Q: What do you need to make a good chicken soup?
A: Good chicken
Yun Nans might have a fancy set up to show you how they steam the chicken in special Jianshui pots for 4 hours but if the chicken is just an ordinary broiler that you can find at the supermarket, then it is simply a waste of steam. Thankfully, the owners of the first franchise restaurant outside of China has really put in the effort to procure good quality chicken, so the end product really is a pot of the proverbial “chicken soup” for the soul.

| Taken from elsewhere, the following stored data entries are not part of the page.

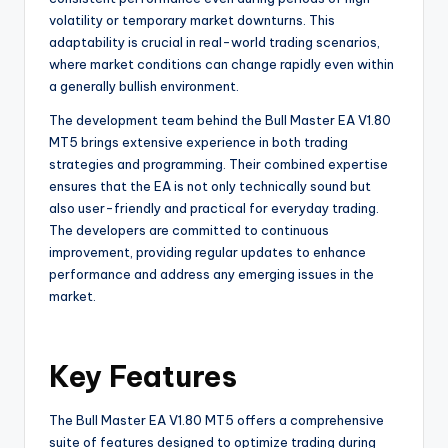
volatility or temporary market downturns. This
adaptability is crucial in real-world trading scenarios,
where market conditions can change rapidly even within
a generally bullish environment.
The development team behind the Bull Master EA V1.80
MT5 brings extensive experience in both trading
strategies and programming. Their combined expertise
ensures that the EA is not only technically sound but
also user-friendly and practical for everyday trading.
The developers are committed to continuous
improvement, providing regular updates to enhance
performance and address any emerging issues in the
market.
Key Features
The Bull Master EA V1.80 MT5 offers a comprehensive
suite of features designed to optimize trading during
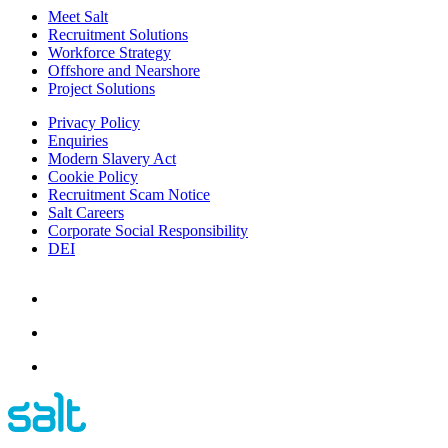
Meet Salt
Recruitment Solutions
Workforce Strategy
Offshore and Nearshore
Project Solutions
Privacy Policy
Enquiries
Modern Slavery Act
Cookie Policy
Recruitment Scam Notice
Salt Careers
Corporate Social Responsibility
DEI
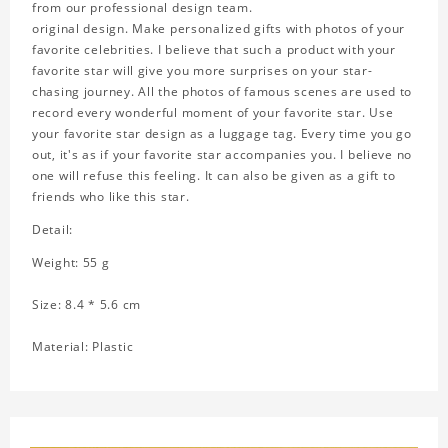
from our professional design team.
original design. Make personalized gifts with photos of your
favorite celebrities. I believe that such a product with your
favorite star will give you more surprises on your star-
chasing journey. All the photos of famous scenes are used to
record every wonderful moment of your favorite star. Use
your favorite star design as a luggage tag. Every time you go
out, it's as if your favorite star accompanies you. I believe no
one will refuse this feeling. It can also be given as a gift to
friends who like this star.
Detail:
Weight: 55 g
Size: 8.4 * 5.6 cm
Material: Plastic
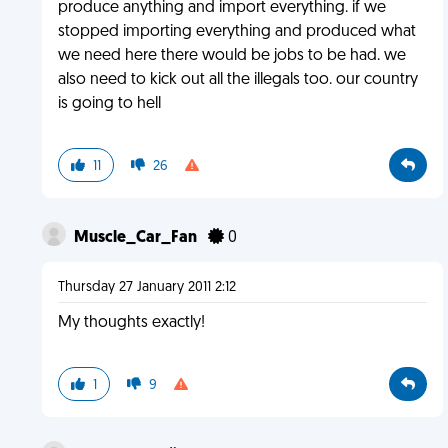
produce anything and import everything. if we
stopped importing everything and produced what
we need here there would be jobs to be had. we
also need to kick out all the illegals too. our country
is going to hell
11
26
Muscle_Car_Fan
0
Thursday 27 January 2011 2:12
My thoughts exactly!
1
9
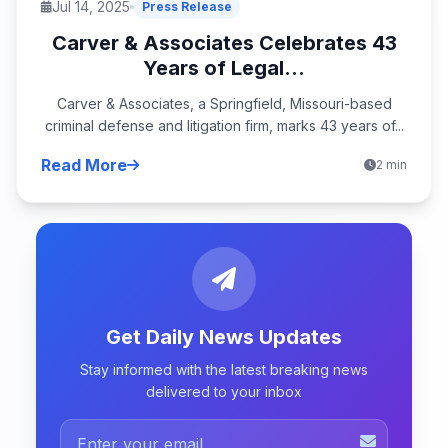
Jul 14, 2025
Press Release
Carver & Associates Celebrates 43
Years of Legal...
Carver & Associates, a Springfield, Missouri-based
criminal defense and litigation firm, marks 43 years of...
Read More
2 min
Get Daily News Updates
Stay informed with the latest breaking news
delivered to your inbox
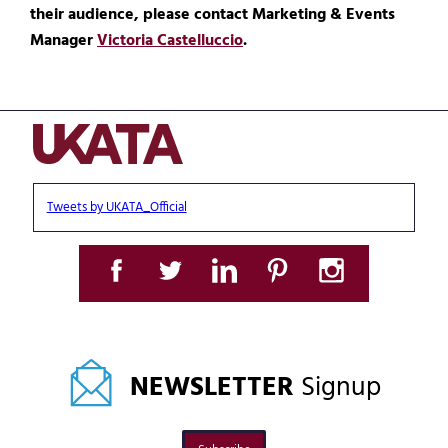
their audience, please contact Marketing & Events
Manager
Victoria Castelluccio
.
Tweets by UKATA_Official
NEWSLETTER
Signup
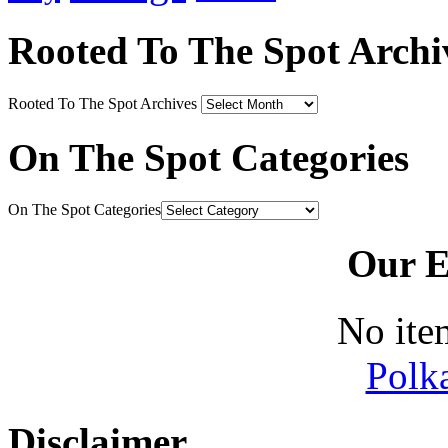
Rooted To The Spot Archi
Rooted To The Spot Archives
On The Spot Categories
On The Spot Categories
Our E
No ite
Polk
Disclaimer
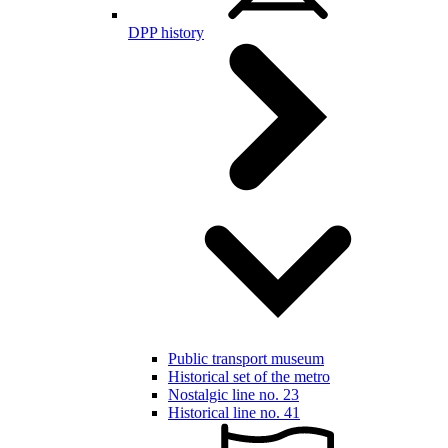
DPP history
Public transport museum
Historical set of the metro
Nostalgic line no. 23
Historical line no. 41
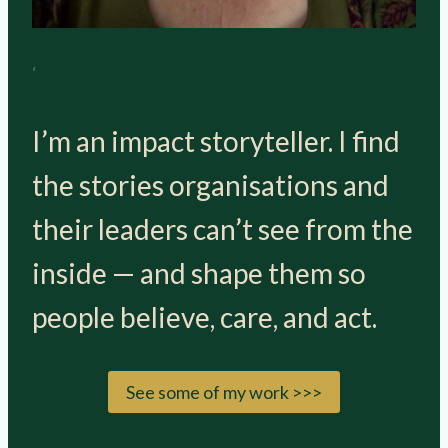
‘
I’m an impact storyteller. I find
the stories organisations and
their leaders can’t see from the
inside — and shape them so
people believe, care, and act.
See some of my work >>>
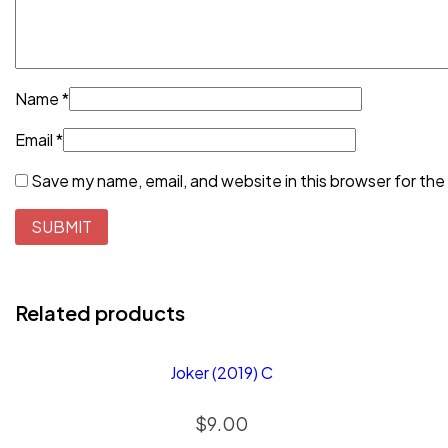
Name
*
Email
*
Save my name, email, and website in this browser for the
Related products
Joker (2019) C
$
9.00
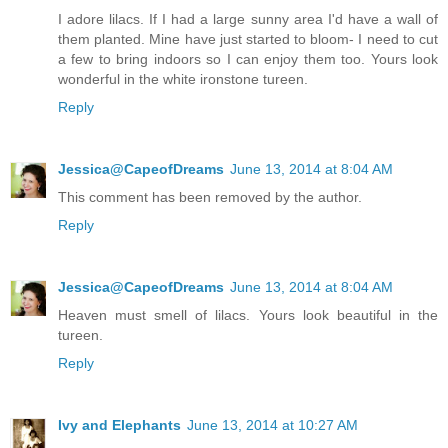
I adore lilacs. If I had a large sunny area I'd have a wall of
them planted. Mine have just started to bloom- I need to cut
a few to bring indoors so I can enjoy them too. Yours look
wonderful in the white ironstone tureen.
Reply
Jessica@CapeofDreams
June 13, 2014 at 8:04 AM
This comment has been removed by the author.
Reply
Jessica@CapeofDreams
June 13, 2014 at 8:04 AM
Heaven must smell of lilacs. Yours look beautiful in the
tureen.
Reply
Ivy and Elephants
June 13, 2014 at 10:27 AM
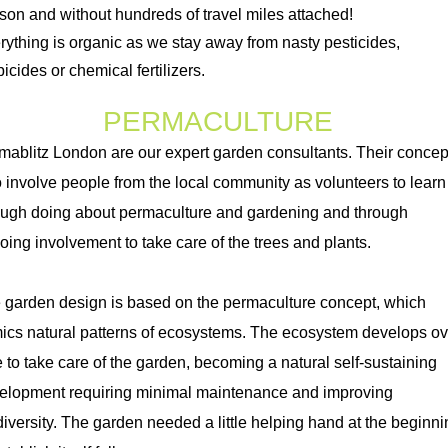
son and without
hundreds
of travel miles attached!
rything is organic as we stay away from nasty pesticides,
icides or chemical fertilizers.
PERMACULTURE
mablitz London are our expert garden consultants. Their concep
to involve people from the local community as volunteers to learn
ough doing about permaculture and gardening and through
oing involvement to take care of the trees and plants.
 garden design is based on the permaculture concept, which
ics natural patterns of ecosystems. The ecosystem develops ov
e to take care of the garden, becoming a natural self-sustaining
elopment requiring minimal maintenance and improving
diversity. The garden needed a little helping hand at the beginni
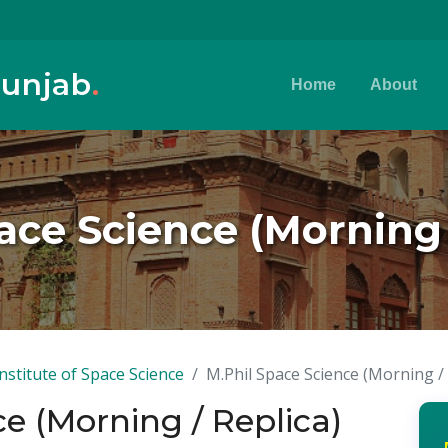
Punjab
.
Home
About
ace Science (Morning 
Institute of Space Science
M.Phil Space Science (Morning / 
e (Morning / Replica)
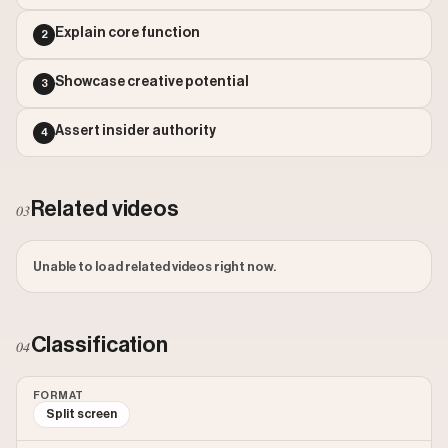
Outlier Score: 12240.68
Explain core function
2
Showcase creative potential
3
Assert insider authority
4
Related videos
03
Unable to load related videos right now.
Classification
04
FORMAT
Split screen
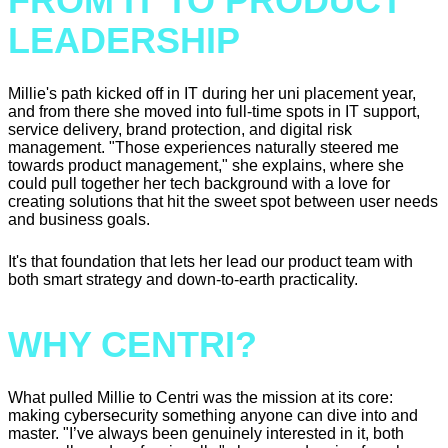
FROM IT TO PRODUCT
LEADERSHIP
Millie's path kicked off in IT during her uni placement year,
and from there she moved into full-time spots in IT support,
service delivery, brand protection, and digital risk
management. "Those experiences naturally steered me
towards product management," she explains, where she
could pull together her tech background with a love for
creating solutions that hit the sweet spot between user needs
and business goals.
It's that foundation that lets her lead our product team with
both smart strategy and down-to-earth practicality.
WHY CENTRI?
What pulled Millie to Centri was the mission at its core:
making cybersecurity something anyone can dive into and
master. "I’ve always been genuinely interested in it, both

When I first tasted the food at Yun Nans during the pre-opening of Jewel in April, I was introduced to the black footed chicken who had been specially grown to 120 days to develop flavour. At the time I felt that the soup just lacked that ooomph. Surprisingly, the owners actually took my feedback seriously and now the chickens are raised till 150 days which made quite a bit of difference to the soup which now has a depth of flavour.
The soup is very simple, it’s only chicken seasoned with salt and pepper and steamed. No water is added, so it is the steam that comes into contact with the chicken and condenses that eventually becomes the soup! So what you are tasting is as close to pure chicken soup as you can get! We had matsutake mushrooms added to ours as a special order. This is not on the menu but if you really wish to have it, you can request in advance.
You know how the chicken meat doesn’t have much flavour left after such a long cooking time? Rather than to waste the chicken meat, they provide a plate of breansprouts with hot and sour dressing spiked with fresh szechuan peppers to toss the meat in, turning it into a delicious sidedish. 4.5/5
Yunnan is located close to Thailand, so you might find some dishes to be quite similar, like this fried egg salad with a piquant vinegrette. It’s very good and something you don’t expect to find in a typical Chinese restaurant. I think that is what makes the experience at Yun Nans so novel, it really is another Chinese regional cuisine which we are just beginning to discover. 4.25/5
Their grilled eggplant salad is another salad dish which I can recommend. Again, the dressing is reminiscent of a Thai style sweet and sour dressing which perfectly complements the smokiness of the eggplant. 4.25/5
Another interesting dish is their beef stew in copper pot which demands some rice to go along with it. What is really impressive is that they actually serve the beef brisket in a hand beaten copper pot which has an interesting story involving ancient heroes which you can read about on the menu. The stew was hearty, spicy and delicious. This is the first time I am having beef brisket this way and it won’t be the last. 4.25/5
Rice noodles are a staple Yunnan cuisine and they take it very seriously. The rice noodles are made in their own factory and shipped to Singapore. They may look like our local laksa noodles, but the noodles are distinctly smoother and tastier and worth trying!
The mountains of Yunnan are famous for their wild handpicked mushrooms and Yun Nans has a special supply of these specially shipped to Singapore. Their fried porcini mushrooms are very good and is the only place where I have seen this dish served. 4.25/5
I am not a big fan of their chilli grilled fish as I find the flesh to be a tad dry. The seasoning is fine and typical of Yuannan style BBQ, but I find that overpowers the delicate flavour of the fish. 3.5/5
Great place to experience authentic Yunnan cuisine. Many of the dishes are distinctively different from the Chinese cuisine that we are used to here, so it will be a journey of discovery for those of us not familar with Yunnan cuisine!
Thanks to the management of Yun Nans for hosting our fundraising dinner and their support forour Taikkyi School Building project.